RECORDS FOR THIS EXERCISE:
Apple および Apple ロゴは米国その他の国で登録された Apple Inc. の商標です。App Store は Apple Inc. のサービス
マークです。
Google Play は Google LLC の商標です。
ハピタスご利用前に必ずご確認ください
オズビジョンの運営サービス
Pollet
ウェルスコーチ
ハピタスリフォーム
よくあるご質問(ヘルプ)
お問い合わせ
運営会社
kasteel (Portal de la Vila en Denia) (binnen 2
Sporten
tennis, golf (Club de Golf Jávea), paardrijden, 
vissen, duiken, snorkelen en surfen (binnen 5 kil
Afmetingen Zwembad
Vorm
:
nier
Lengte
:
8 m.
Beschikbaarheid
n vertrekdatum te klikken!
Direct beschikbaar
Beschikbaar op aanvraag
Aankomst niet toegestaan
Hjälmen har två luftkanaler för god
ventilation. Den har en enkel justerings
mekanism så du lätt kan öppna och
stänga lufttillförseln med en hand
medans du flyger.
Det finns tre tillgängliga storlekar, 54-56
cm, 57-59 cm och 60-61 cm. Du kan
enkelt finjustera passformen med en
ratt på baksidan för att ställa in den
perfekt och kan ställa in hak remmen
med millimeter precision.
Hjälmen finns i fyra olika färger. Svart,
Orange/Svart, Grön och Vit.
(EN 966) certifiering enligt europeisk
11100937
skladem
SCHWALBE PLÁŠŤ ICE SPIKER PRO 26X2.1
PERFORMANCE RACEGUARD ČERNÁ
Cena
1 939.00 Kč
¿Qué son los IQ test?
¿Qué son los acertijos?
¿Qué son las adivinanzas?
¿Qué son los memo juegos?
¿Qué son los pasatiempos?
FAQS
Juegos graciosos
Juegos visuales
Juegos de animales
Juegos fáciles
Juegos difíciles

==

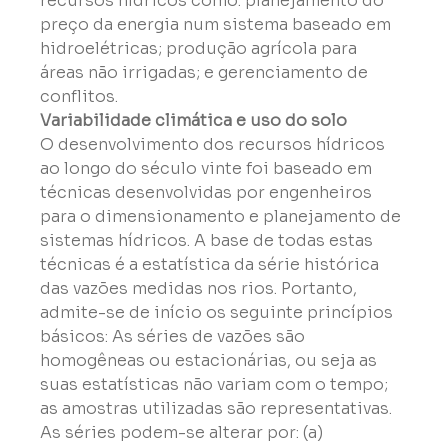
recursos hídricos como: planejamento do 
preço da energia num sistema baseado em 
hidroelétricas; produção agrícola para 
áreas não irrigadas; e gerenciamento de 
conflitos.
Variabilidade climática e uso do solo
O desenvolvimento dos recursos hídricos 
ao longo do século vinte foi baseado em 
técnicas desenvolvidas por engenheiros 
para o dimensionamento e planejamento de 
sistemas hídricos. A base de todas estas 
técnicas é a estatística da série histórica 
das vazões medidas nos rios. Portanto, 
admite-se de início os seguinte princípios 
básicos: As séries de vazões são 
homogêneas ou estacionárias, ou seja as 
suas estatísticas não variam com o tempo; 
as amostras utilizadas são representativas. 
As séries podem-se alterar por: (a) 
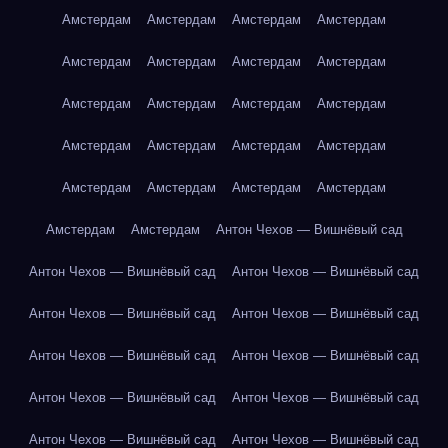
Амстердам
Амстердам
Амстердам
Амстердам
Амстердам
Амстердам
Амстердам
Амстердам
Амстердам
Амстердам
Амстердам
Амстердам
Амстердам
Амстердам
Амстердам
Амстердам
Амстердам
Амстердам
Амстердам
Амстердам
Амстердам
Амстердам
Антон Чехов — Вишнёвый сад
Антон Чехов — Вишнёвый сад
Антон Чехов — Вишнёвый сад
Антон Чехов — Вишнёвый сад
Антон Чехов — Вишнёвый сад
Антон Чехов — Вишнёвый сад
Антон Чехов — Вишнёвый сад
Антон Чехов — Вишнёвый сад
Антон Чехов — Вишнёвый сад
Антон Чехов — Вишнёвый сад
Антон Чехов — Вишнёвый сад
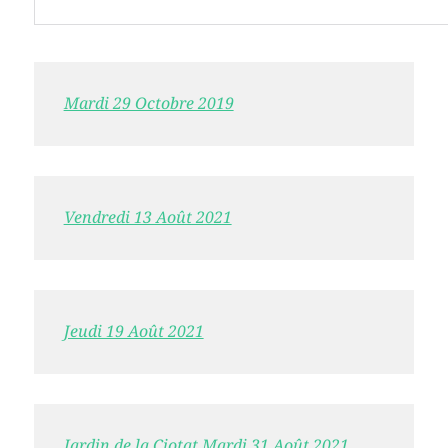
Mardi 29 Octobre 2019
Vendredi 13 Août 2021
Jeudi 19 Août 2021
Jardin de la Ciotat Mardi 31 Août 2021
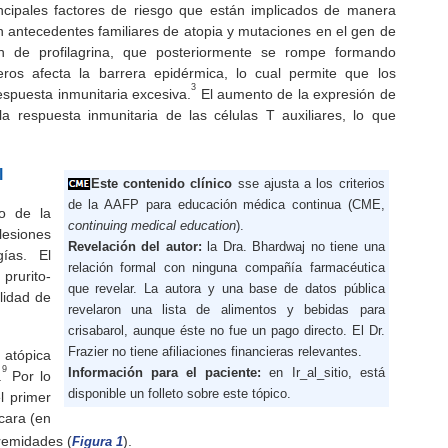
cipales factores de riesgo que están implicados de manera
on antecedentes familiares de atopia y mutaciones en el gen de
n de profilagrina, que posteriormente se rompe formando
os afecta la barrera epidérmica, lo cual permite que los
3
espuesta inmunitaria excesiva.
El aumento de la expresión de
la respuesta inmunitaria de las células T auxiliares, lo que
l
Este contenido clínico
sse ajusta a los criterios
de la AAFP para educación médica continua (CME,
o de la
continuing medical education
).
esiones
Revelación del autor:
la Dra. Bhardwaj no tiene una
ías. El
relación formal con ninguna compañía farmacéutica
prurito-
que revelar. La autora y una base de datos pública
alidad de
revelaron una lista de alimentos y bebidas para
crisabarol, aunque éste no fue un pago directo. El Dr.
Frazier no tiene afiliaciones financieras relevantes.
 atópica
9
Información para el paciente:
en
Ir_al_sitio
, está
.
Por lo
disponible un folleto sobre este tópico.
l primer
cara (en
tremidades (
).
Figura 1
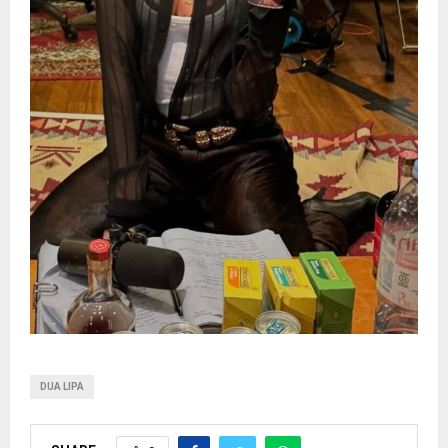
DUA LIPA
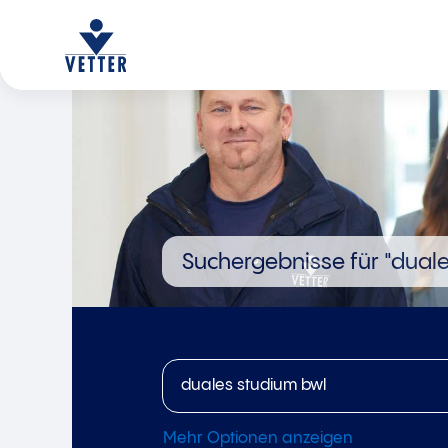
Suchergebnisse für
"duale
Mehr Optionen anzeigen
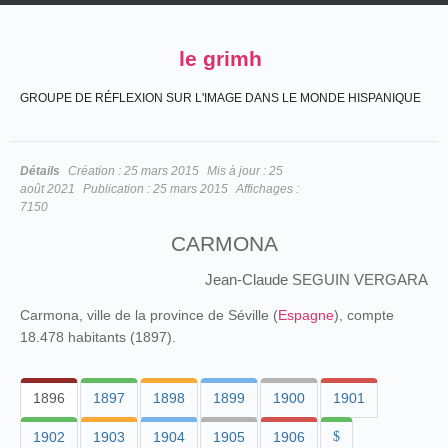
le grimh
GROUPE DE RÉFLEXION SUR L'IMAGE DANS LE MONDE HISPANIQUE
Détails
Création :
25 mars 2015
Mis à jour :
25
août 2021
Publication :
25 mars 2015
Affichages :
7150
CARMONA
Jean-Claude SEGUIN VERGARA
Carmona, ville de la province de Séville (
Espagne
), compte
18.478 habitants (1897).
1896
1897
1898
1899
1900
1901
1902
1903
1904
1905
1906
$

--

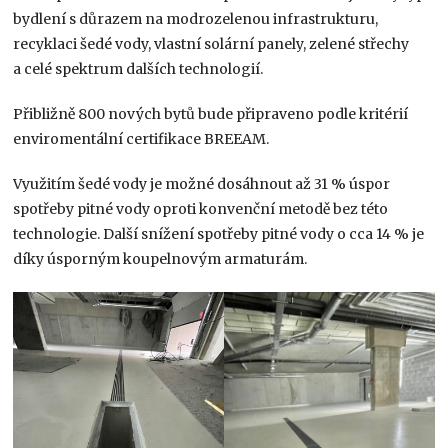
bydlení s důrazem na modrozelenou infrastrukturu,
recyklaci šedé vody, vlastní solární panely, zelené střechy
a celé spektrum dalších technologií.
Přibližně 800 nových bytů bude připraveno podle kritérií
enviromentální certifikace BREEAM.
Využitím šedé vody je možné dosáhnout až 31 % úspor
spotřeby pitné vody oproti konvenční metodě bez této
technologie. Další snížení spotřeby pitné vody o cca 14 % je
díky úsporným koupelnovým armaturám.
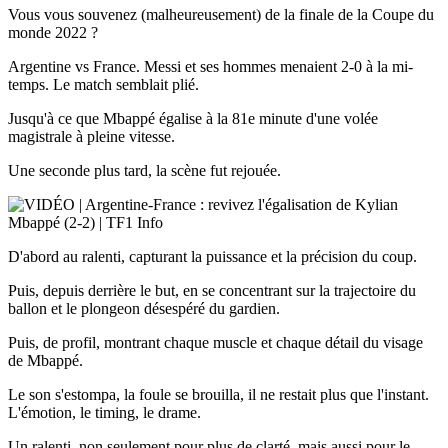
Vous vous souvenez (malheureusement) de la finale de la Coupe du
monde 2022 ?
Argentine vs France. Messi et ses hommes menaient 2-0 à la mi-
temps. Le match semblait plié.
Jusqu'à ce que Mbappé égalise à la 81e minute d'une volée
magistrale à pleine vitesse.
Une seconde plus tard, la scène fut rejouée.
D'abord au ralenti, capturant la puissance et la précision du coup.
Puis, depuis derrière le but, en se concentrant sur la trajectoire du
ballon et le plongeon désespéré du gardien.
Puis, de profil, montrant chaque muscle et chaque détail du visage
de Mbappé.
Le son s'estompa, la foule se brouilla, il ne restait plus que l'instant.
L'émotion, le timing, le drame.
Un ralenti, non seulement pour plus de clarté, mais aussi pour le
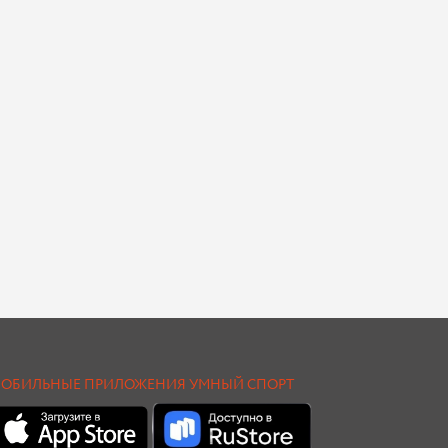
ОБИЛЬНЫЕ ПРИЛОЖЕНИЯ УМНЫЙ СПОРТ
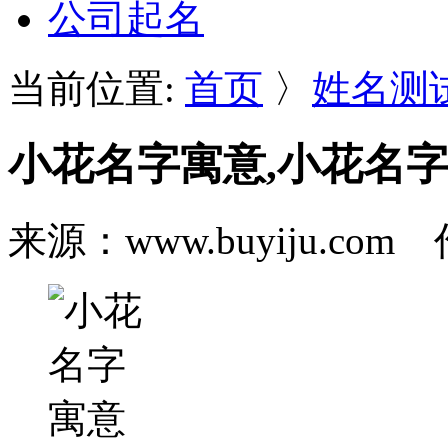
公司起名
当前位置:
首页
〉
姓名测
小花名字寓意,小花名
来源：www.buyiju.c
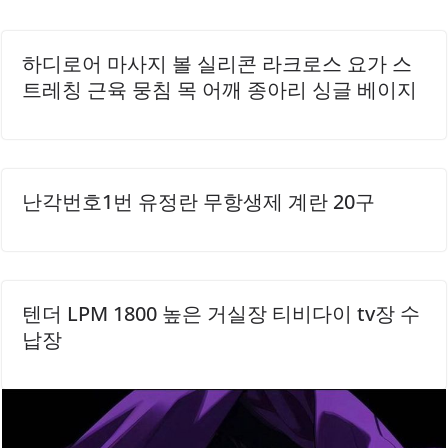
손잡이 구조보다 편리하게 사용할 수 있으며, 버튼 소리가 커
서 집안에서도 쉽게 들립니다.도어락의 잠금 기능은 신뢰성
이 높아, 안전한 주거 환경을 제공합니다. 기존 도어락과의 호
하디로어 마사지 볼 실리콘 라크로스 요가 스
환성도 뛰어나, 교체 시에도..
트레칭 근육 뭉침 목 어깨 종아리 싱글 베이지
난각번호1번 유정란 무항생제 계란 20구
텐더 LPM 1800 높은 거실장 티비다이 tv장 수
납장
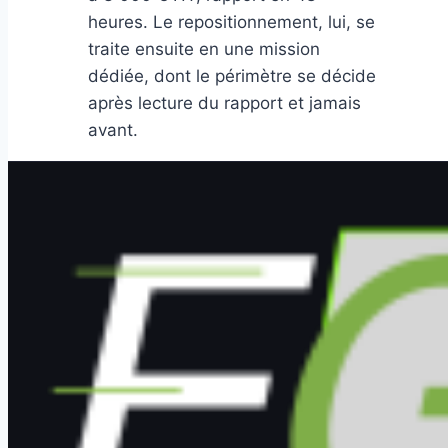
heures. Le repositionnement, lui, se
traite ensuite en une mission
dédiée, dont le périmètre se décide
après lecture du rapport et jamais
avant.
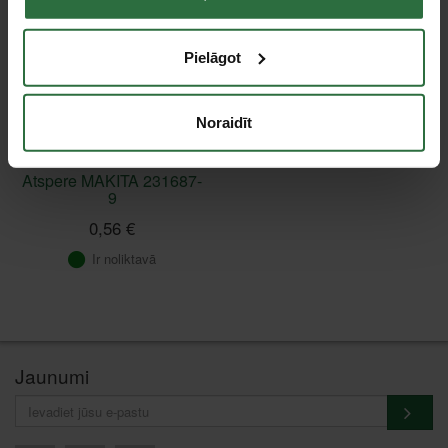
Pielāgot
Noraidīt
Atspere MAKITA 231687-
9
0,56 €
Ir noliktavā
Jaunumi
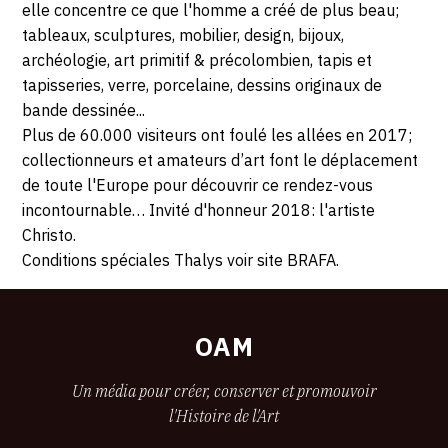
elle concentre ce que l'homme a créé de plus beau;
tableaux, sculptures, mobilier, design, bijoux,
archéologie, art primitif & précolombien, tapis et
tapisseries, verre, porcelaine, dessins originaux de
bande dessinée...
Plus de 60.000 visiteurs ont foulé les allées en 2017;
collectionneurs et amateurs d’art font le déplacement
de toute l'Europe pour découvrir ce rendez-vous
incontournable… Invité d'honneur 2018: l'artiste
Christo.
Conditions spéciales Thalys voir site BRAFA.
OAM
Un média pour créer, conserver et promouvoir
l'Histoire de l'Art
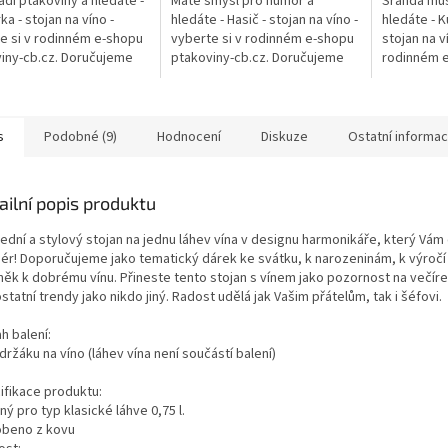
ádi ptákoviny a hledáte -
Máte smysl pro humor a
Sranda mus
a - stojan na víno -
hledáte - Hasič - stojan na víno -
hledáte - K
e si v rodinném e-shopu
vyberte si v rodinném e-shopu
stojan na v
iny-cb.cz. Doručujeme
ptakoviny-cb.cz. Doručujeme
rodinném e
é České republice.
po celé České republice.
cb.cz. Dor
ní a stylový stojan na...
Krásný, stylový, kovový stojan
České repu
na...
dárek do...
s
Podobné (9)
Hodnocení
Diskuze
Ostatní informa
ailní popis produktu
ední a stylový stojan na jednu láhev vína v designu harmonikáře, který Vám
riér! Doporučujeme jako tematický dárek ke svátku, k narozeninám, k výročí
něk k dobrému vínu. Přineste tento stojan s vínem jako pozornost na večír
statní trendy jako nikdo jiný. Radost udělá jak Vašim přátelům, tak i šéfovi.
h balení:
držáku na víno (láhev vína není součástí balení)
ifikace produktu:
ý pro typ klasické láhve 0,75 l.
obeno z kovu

WHAT TO WORK ON: Filter the listing above down to the lines that contain the word "Hjälmen".

RESULT OF THE TASK:
Hjälmen har två luftkanaler för god
Hjälmen finns i fyra olika färger. Svart,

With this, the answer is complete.